A real-life murder mystery in turn-of-the-century London, and Scotland Yard’s “greatest detective of all time” who was determined to discover whodunit.
By 1919, Det. Chief Inspector Fred Wensley was already a legend, having investigated the Jack the Ripper slayings, busted crime syndicates, and risked his life at the notorious Siege of Sidney Street. But the brutal murder of kindly fifty-four-year-old widow and shopkeeper Elizabeth Ridgley was an unexpected challenge in a storied career.

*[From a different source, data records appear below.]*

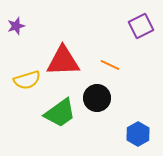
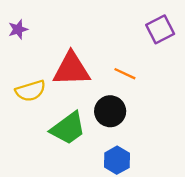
blue hexagon: (138, 134) -> (117, 160), moved

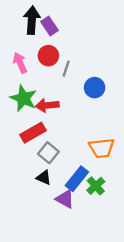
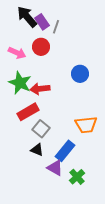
black arrow: (32, 20) -> (27, 17), turned -45
pink arrow: (20, 63) -> (17, 53), turned 138
gray line: (66, 69) -> (56, 27), moved
green cross: (96, 186) -> (77, 177), moved

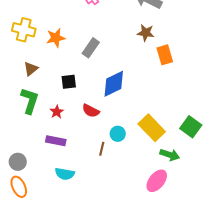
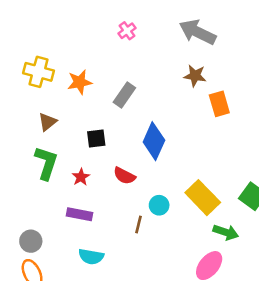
blue diamond: (114, 84) -> (154, 141), turned -40

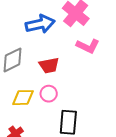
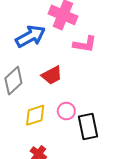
pink circle: (49, 94) -> (66, 111), moved

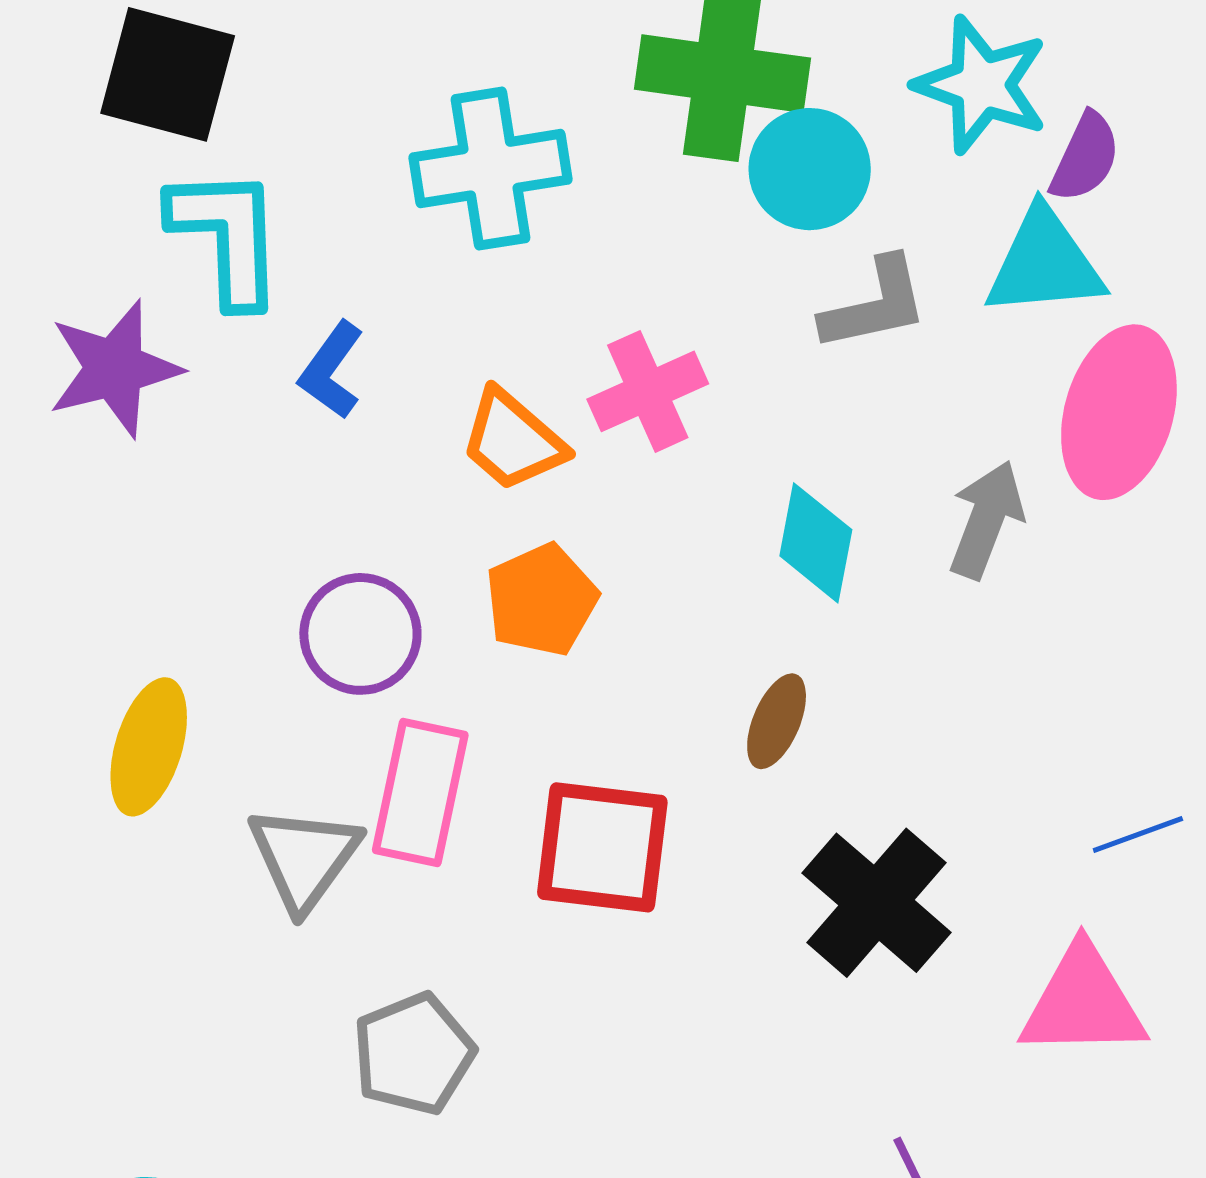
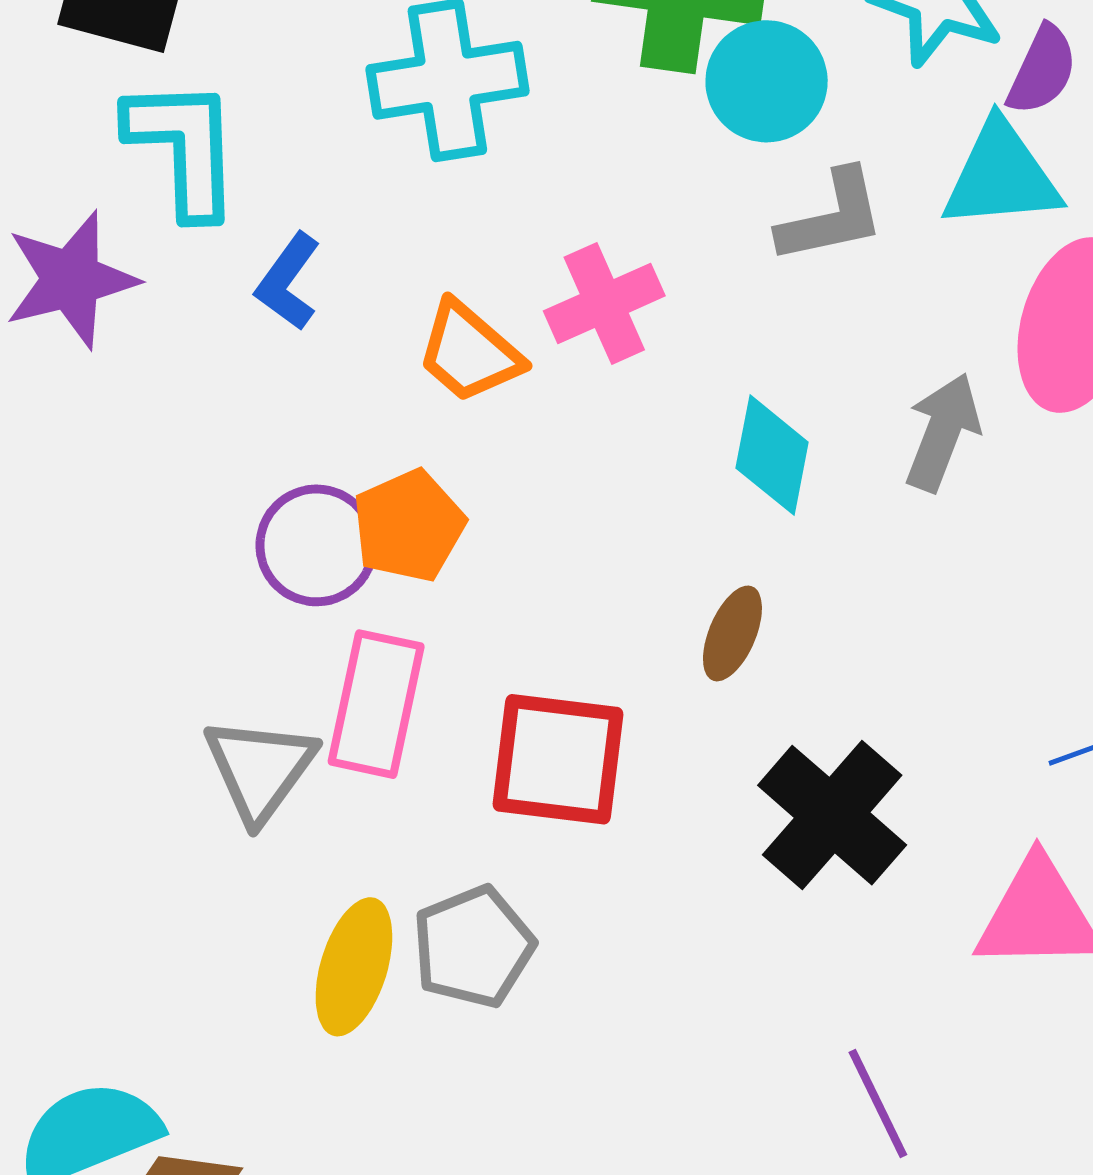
orange pentagon: (541, 600) -> (409, 526), moved
yellow ellipse: (149, 747) -> (354, 967), moved
gray pentagon: (414, 1054) -> (473, 947), moved

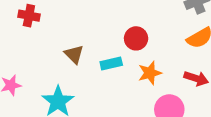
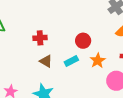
red cross: (29, 16) -> (40, 38), moved

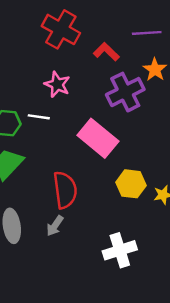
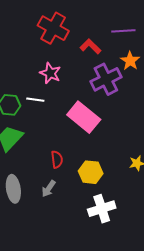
yellow hexagon: (131, 184) -> (91, 172), moved
red semicircle: (65, 190) -> (57, 159), size x0.6

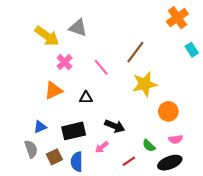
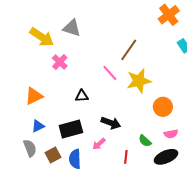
pink line: (101, 67) -> (110, 73), moved
orange triangle: (53, 90) -> (34, 96), moved
red line: (129, 161) -> (126, 157), turned -48

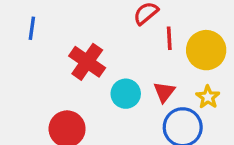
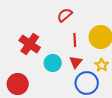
red line: (169, 38) -> (75, 40), moved

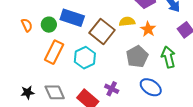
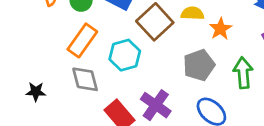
purple cross: (112, 89) -> (156, 105), size x1.5
gray diamond: (55, 92) -> (85, 79), moved

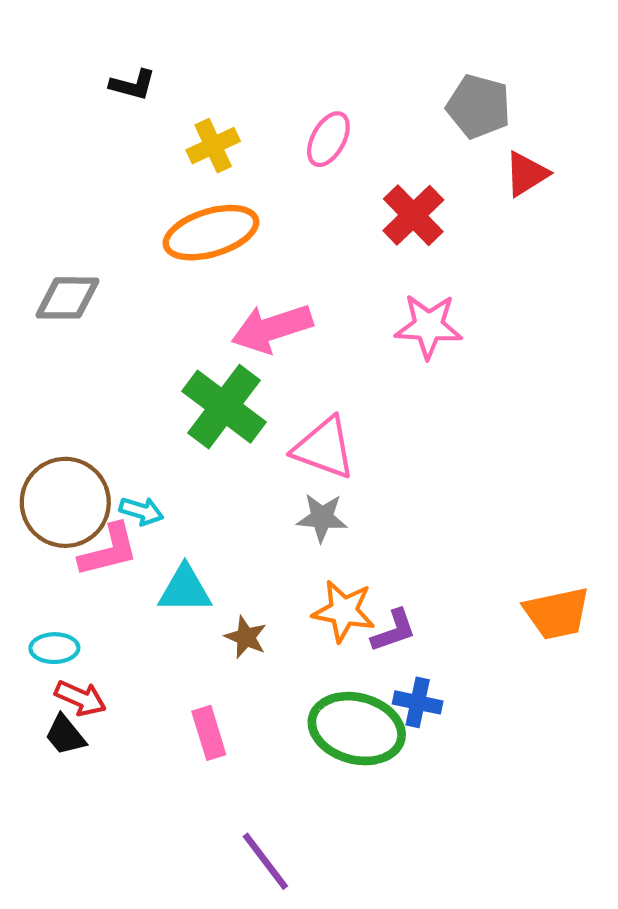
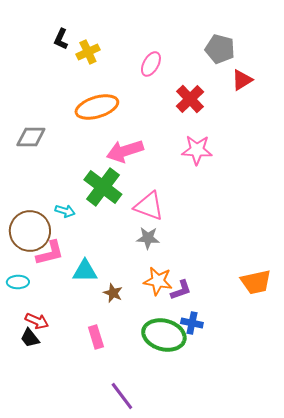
black L-shape: (133, 85) -> (61, 39), turned 100
yellow cross: (213, 146) -> (88, 52), moved
cyan arrow: (141, 511) -> (65, 211), moved
cyan ellipse: (54, 648) -> (18, 282), moved

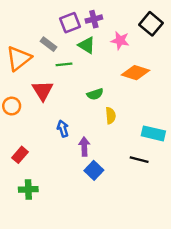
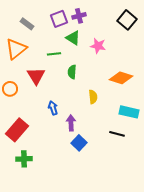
pink star: (120, 41) -> (98, 46), moved
gray rectangle: (49, 44) -> (27, 24), moved
orange diamond: (136, 73) -> (121, 78), moved
green semicircle: (95, 94) -> (72, 72), moved, turned 112
red rectangle: (20, 155) -> (17, 130), size x1.6

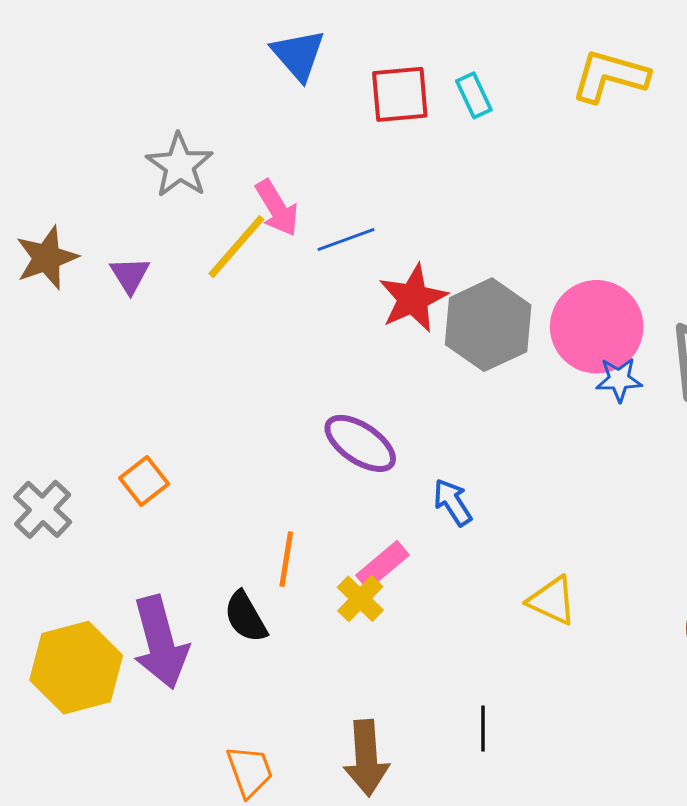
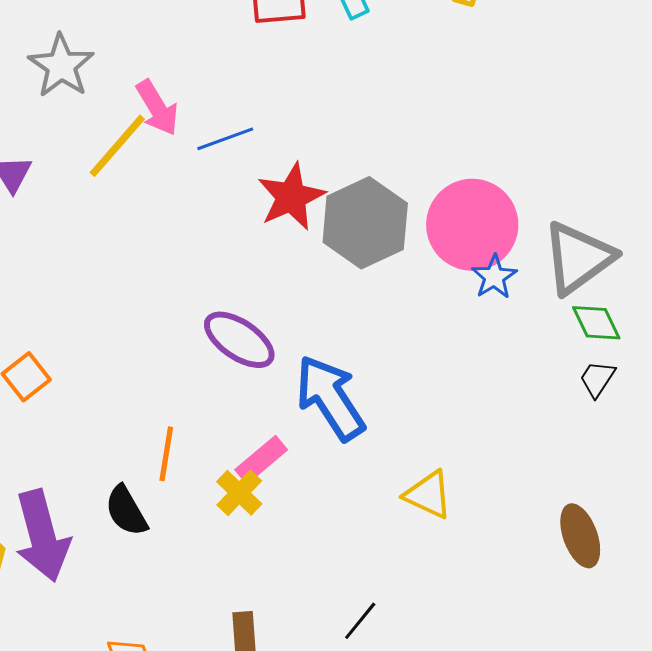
blue star: (619, 379) -> (494, 277), turned -30
blue arrow: (453, 502) -> (330, 398), size x1.8
black line: (483, 729) -> (360, 621), turned 39

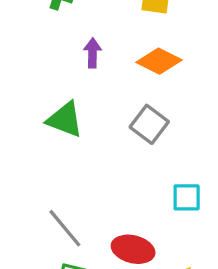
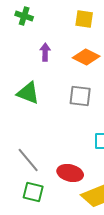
gray square: (149, 124) -> (80, 96), turned -30

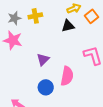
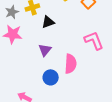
black triangle: (68, 26) -> (48, 22), moved

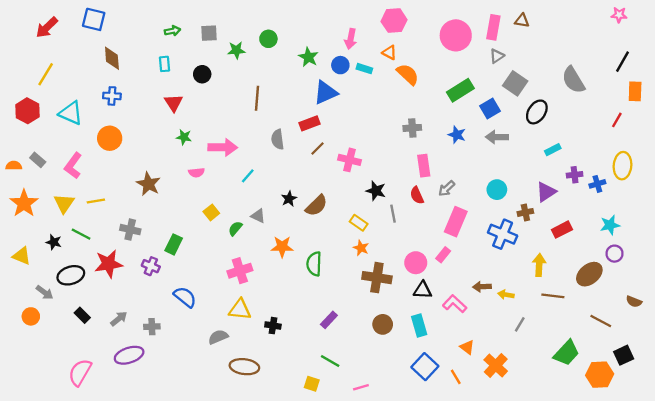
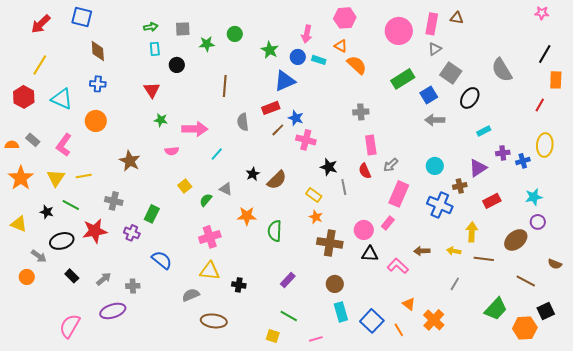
cyan rectangle: (164, 64) -> (155, 49), moved
blue star: (457, 135) -> (296, 118), moved
yellow arrow: (506, 295) -> (454, 251), moved
cyan rectangle: (419, 326) -> (341, 312), moved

Elizabeth and her dog were both found dead in her blood-spattered shop in Hitchin. But even in the early days of forensics, Wensley was stunned by the inept conclusion of local Hertfordshire police: it was a freak, tragic accident that had somehow felled Elizabeth and her Irish terrier. At Wensley’s urging, Scotland Yard proceeded with a second investigation. It led to the arrest of an Irish war veteran. The only real evidence: a blood-stained shirt. But the Ridgley case was far from over.
Drawing on primary sources and newly-discovered material, Paul Stickler exposes the frailties of county policing in the years after WWI, reveals how Ridgley’s murder led to fundamental changes in methods of investigation, and attempts to solve a seemingly unsolvable crime.